1.5         Ter zitting van 25 oktober 2011 van de Centrale Raad van Toezicht zijn verschenen:
      appellant in persoon;
      namens beklaagde J.W.
1.6         De voorzitter van de Centrale Raad van Toezicht heeft bij aanvang van de zitting het navolgende opgemerkt.
In de statuten van de NVM en de reglementen, waaronder het Reglement Tuchtrechtspraak NVM, is als overgangsregel opgenomen, dat op de procedure van de klachten van toepassing zijn de statuten en reglementen zoals deze bij indiening van de klacht luiden. Op 1 januari 2010 is het Reglement Tuchtrechtspraak NVM en op 15 januari 2010 zijn de statuten van de NVM gewijzigd. Aangezien de klacht is ingediend op 18 december 2009 zijn de vóór 1 januari 2010 geldende procedure regels van toepassing. Eén van de wijzigingen per 1 januari 2010 is de samenstelling van de Raad van Toezicht. Vanaf die datum bestaat de Raad van Toezicht niet meer uit 3 leden en een adviserende ambtelijk secretaris, maar uit drie leden waaronder de ambtelijk secretaris. In deze zaak heeft de Raad van Toezicht ‘s-Gravenhage beslist in de samenstelling zoals die volgens het Reglement Tuchtrechtspraak NVM voor ná 1 januari 2010 ingediende klachten geldt. Als het vóór 1 januari 2010 geldende Reglement Tuchtrechtspraak NVM van toepassing is, is die samenstelling in strijd met het van toepassing zijnde Reglement Tuchtrechtspraak NVM, waardoor de uitspraak op die grond wordt vernietigd.

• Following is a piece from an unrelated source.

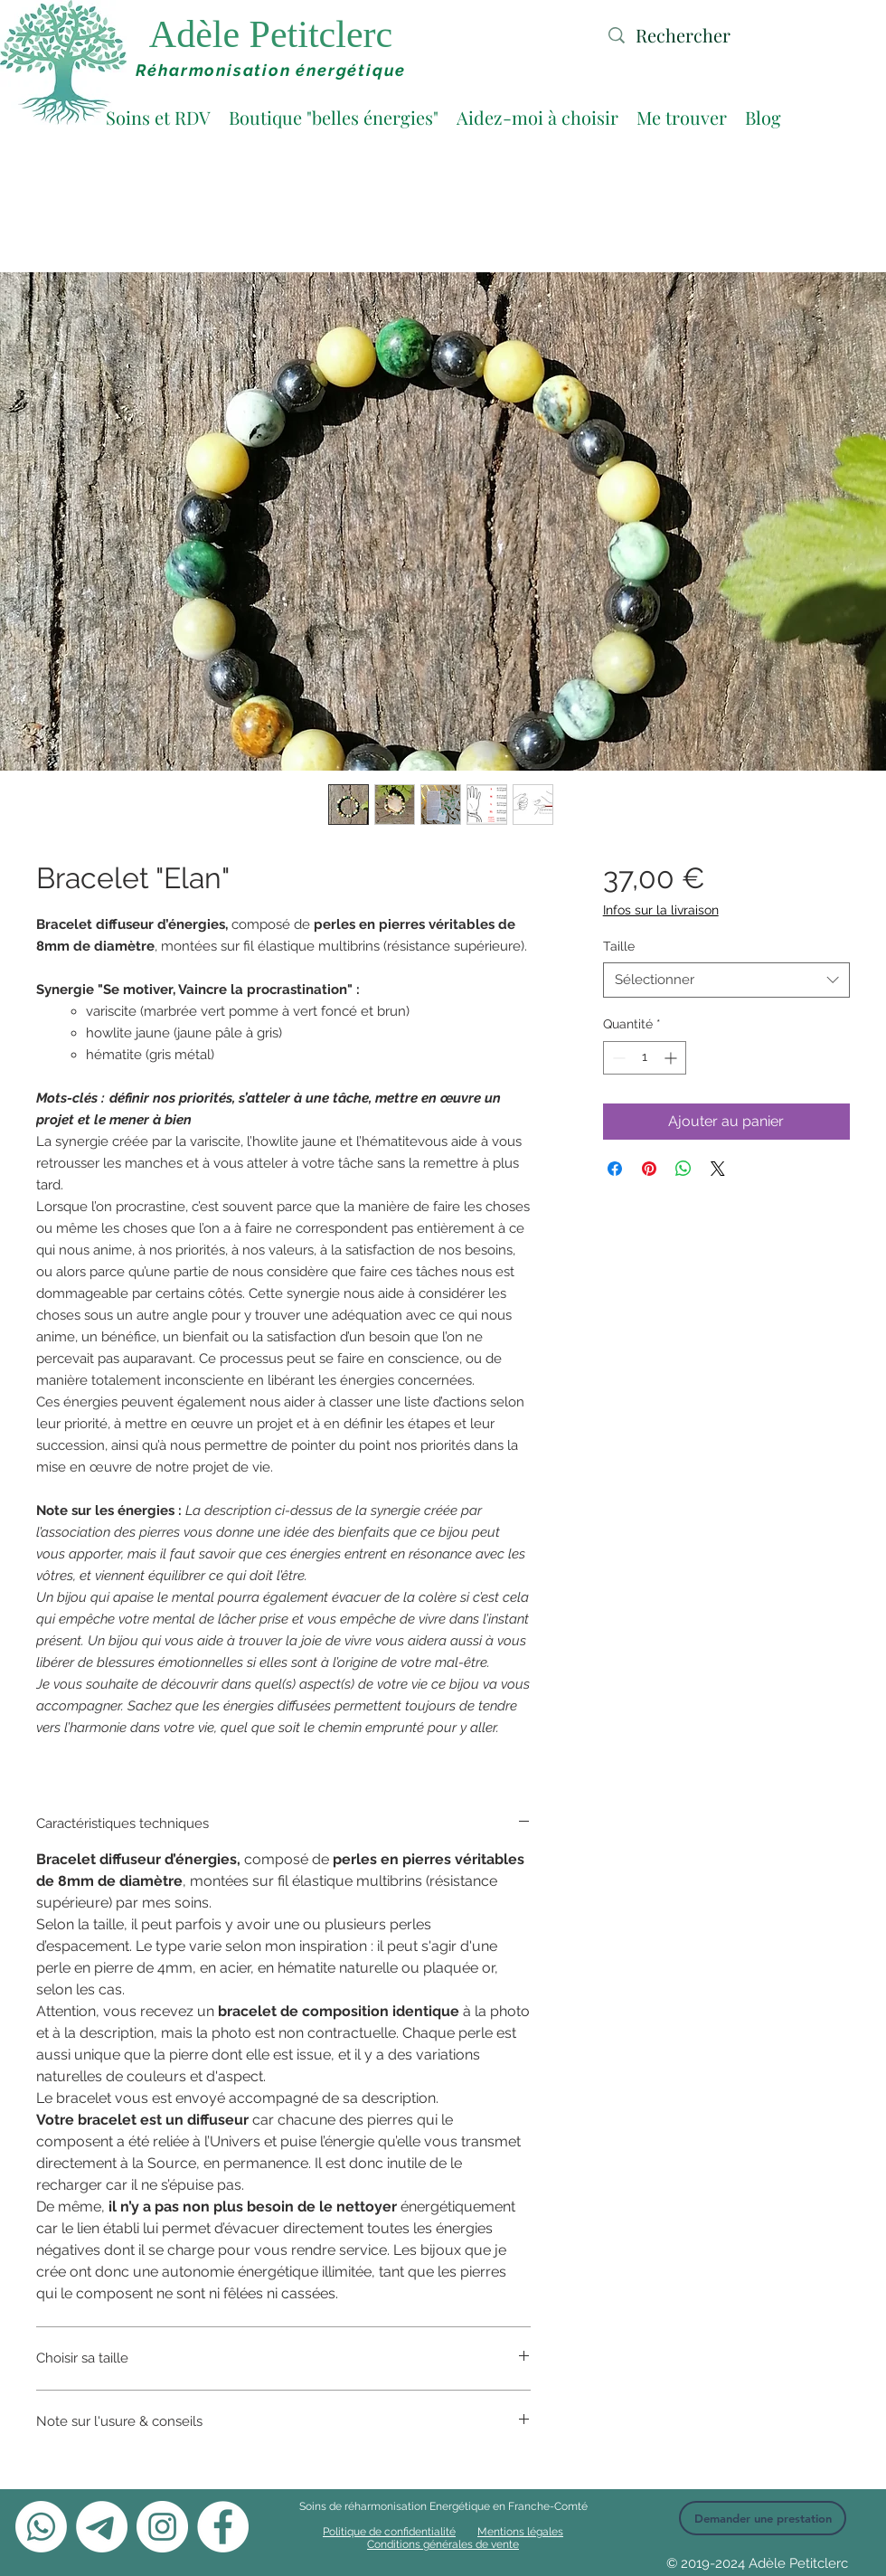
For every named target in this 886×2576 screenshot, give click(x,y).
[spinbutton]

Alsdan rijst de vraag of de klacht moet worden terugverwezen naar de Raad van Toezicht ‘s-Gravenhage teneinde in de juiste samenstelling opnieuw over de klacht te beslissen of dat de Centrale Raad van Toezicht op de klacht een inhoudelijke beslissing neemt. De Voorzitter houdt partijen voor dat bij de Centrale Raad van Toezicht het voornemen bestaat om zelfstandig en in laatste instantie op de klacht een beslissing te geven. Desgevraagd verklaren partijen dat zij er geen bezwaar tegen hebben dat de Centrale Raad van Toezicht de klacht niet terugverwijst en inhoudelijk op de klacht een beslissing neemt.

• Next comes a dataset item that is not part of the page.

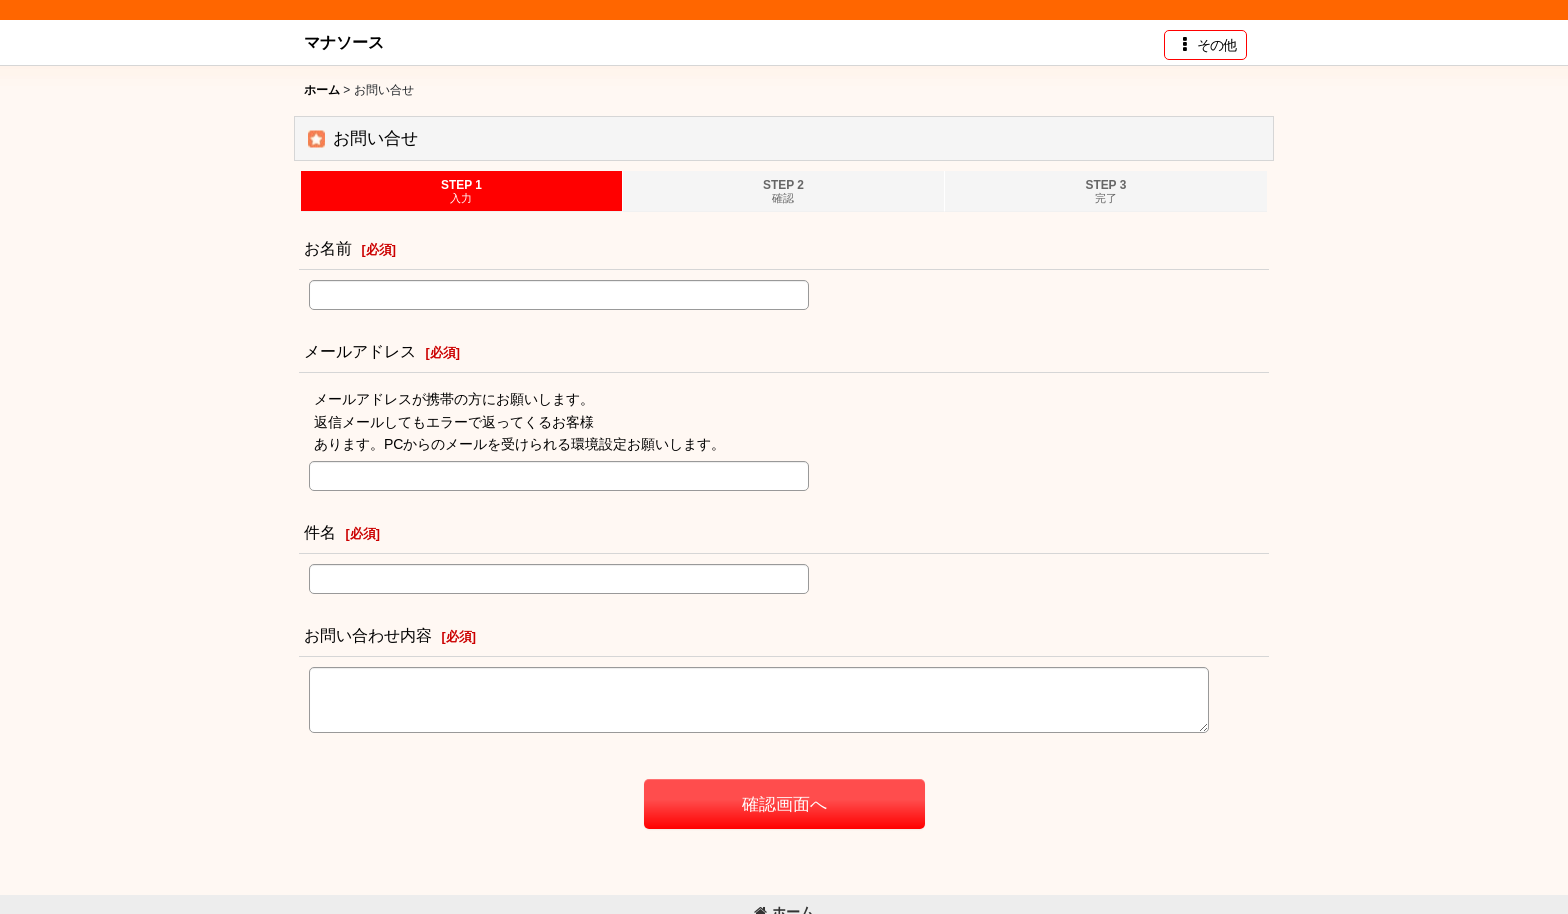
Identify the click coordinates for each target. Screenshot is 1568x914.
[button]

1.7         Partijen zijn door de Centrale Raad van Toezicht gehoord en hebben hun standpunten nader toegelicht. Door appellant is nog een productie in het geding gebracht. Op de inhoud daarvan is door beklaagde gereageerd in haar brief van 1 november 2011. Appellant heeft op die brief een reactie gegeven in zijn brief van 8 november 2011.

2.             De feiten
2.1         Als gesteld en erkend, dan wel niet of onvoldoende weersproken, alsmede op grond van de inhoud van de overgelegde bescheiden, voor zover niet betwist, staat het navolgende vast.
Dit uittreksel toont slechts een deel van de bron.